For one thing, I picked the kind of headline that will probably make many people not read an essay. But I’m not kidding, and I’m not saying this for effect. Julian Assange is like Martin Luther King in many ways, and he deserves for people to recognize that.

Assange and Dr. King were born in different times, the former 3 years after the latter was murdered. But when anyone wants to talk King’s legacy, then Assange very much IS that legacy. It would be nice if people like Dr. King’s youngest daughter Bernice, who is very vocal on her father’s legacy, would acknowledge this. Her father certainly would have.

What Julian Assange and Martin Luther King have in common is a superior intelligence, combined with unwavering courage and an unrelenting drive for justice and truth. Both men were born so brave they realized that they might have to give their lives for their causes. And then brought that realization into practice. Both in their own way gave their lives for our sins.

Shared intelligence and courage, justice and truth. Unfortunately, another thing the two share is gross and vile sex smears. Which hurt both men much more than anything else thrown at them. Not a coincidence. Sex smears invariably and for good reason work strongest in women. And in Reverend King’s case, his religious following, who were 99% black people. Lose the women and you lose half of your potential support.

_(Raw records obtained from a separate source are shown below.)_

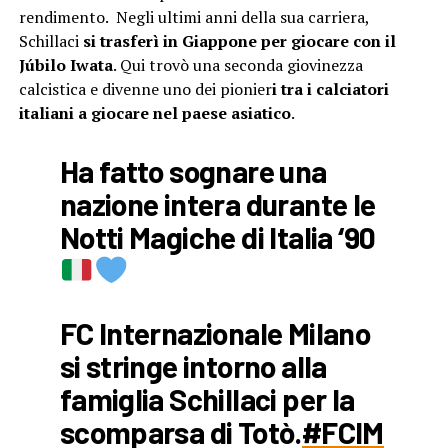
rendimento. Negli ultimi anni della sua carriera,
Schillaci
si trasferì in Giappone per giocare con il
Júbilo Iwata
. Qui trovò una seconda giovinezza
calcistica e divenne uno dei pionier
i tra i calciatori
italiani a giocare nel paese asiatico
.
Ha fatto sognare una
nazione intera durante le
Notti Magiche di Italia ‘90
FC Internazionale Milano
si stringe intorno alla
famiglia Schillaci per la
scomparsa di Totò.
#FCIM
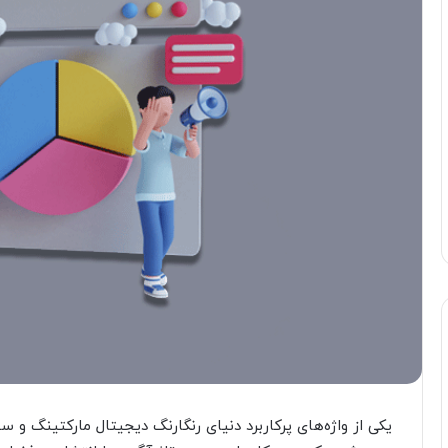
یکی از واژه‌های پرکاربرد دنیای رنگارنگ دیجیتال مارکتینگ و 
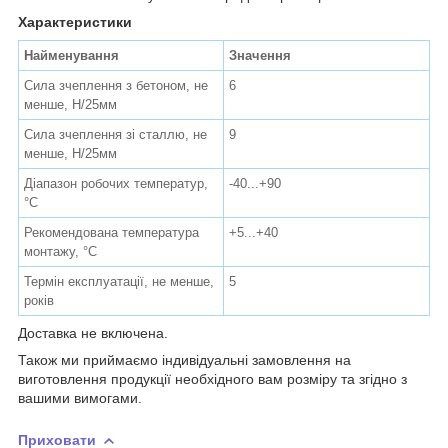
Характеристики
Найменування
Значення
Сила зчеплення з бетоном, не
6
менше, Н/25мм
Сила зчеплення зі сталлю, не
9
менше, Н/25мм
Діапазон робочих температур,
-40...+90
°С
Рекомендована температура
+5...+40
монтажу, °С
Термін експлуатації, не менше,
5
років
Доставка не включена.
Також ми приймаємо індивідуальні замовлення на
виготовлення продукції необхідного вам розміру та згідно з
вашими вимогами.
Приховати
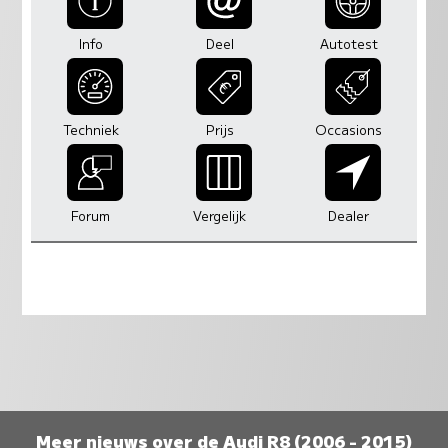
Info
Deel
Autotest
Techniek
Prijs
Occasions
Forum
Vergelijk
Dealer
Meer nieuws over de Audi R8 (2006 - 2015)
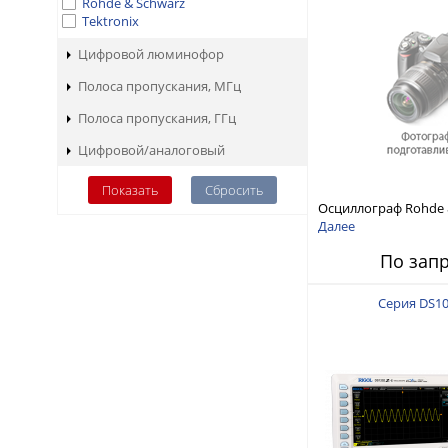
Rohde & Schwarz
Tektronix
Цифровой люминофор
Полоса пропускания, МГц
Полоса пропускания, ГГц
Цифровой/аналоговый
Осциллограф Rohde 
RTO1024 с полосой 
Далее
ГГц, 4 канала
По зап
Серия DS10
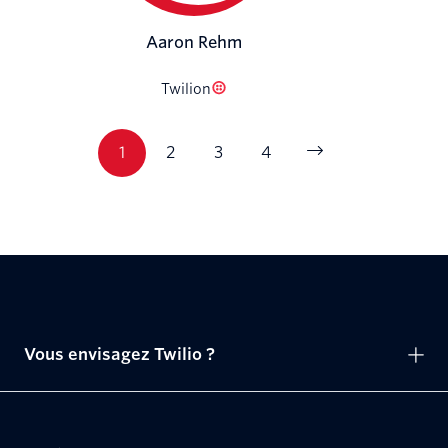
Aaron Rehm
Twilion
1
2
3
4
Vous envisagez Twilio ?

In Assange’s case, the smears, which have even been upgraded to ‘rape’, keeps people from standing up for him. Once you have that word attached to you, you will never fully get rid of it no matter what happens. J. Edgar Hoover’s FBI knew this in the 1960’s, and Robert Mueller and James Comey’s FBI certainly never forgot it half a century later.

 

And of course there are many many people saying that Assange is no Martin Luther King, that Dr. King was a much better man than Assange could ever be. I would urge them to study how Dr. King was perceived in the last 10 years of his life. The nation didn’t exactly revere him, far from it. Most didn’t like him at all, he was seen as a troublemaker, including by many black people, who thought he would make their lives even harder. And then there were Hoover’s sex smears.

After his murder, it took just a few years for the first campaign to establish a public holiday in his name to start. 15 years after the murder, in 1983, President Reagan signed it into law. Even if and when such a petition were started in the case of Assange’s death, which we should all hope will be many years away, the odds of it getting anywhere are slim. But the same would have been true in 1965. So there is hope.

Those willing to give their own lives in order to make other people’s lives better, richer, more just, are special people. Not flawless, for that would make them not people, but special. Yes, Jesus is an obvious example. And so is Mahatma Gandhi. And sure, I hear you say Assange is no Jesus and no Gandhi, but the pattern of peaceful resistance cannot be denied.

There are obviously plenty people who fight for what’s right. What makes Assange, Dr. King, Gandhi, Jesus stand out is that they are examples of people standing up to entire empires. They guy standing in front of the tanks in Tienanmen square in 1989 was another one. Dr. King, Gandhi, Jesus were murdered for what they did. The Chinese guy in all probability also was. That leaves us with Assange.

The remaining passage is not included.